START Listed records

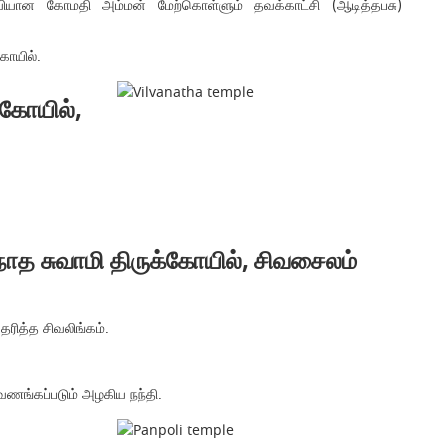
வியான கோமதி அம்மன் மேற்கொள்ளும் தவக்காட்சி (ஆடித்தபசு)
கோயில்.
கோயில்,
த சுவாமி திருக்கோயில், சிவசைலம்
தரித்த சிவலிங்கம்.
வணங்கப்படும் அழகிய நந்தி.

END Listed records

[Task to complete]:
Could the entries above be printed again exactly, apart from the pictures?

[Answer for the task]:
வியான கோமதி அம்மன் மேற்கொள்ளும் தவக்காட்சி (ஆடித்தபசு)
கோயில்.
கோயில்,
த சுவாமி திருக்கோயில், சிவசைலம்
தரித்த சிவலிங்கம்.
வணங்கப்படும் அழகிய நந்தி.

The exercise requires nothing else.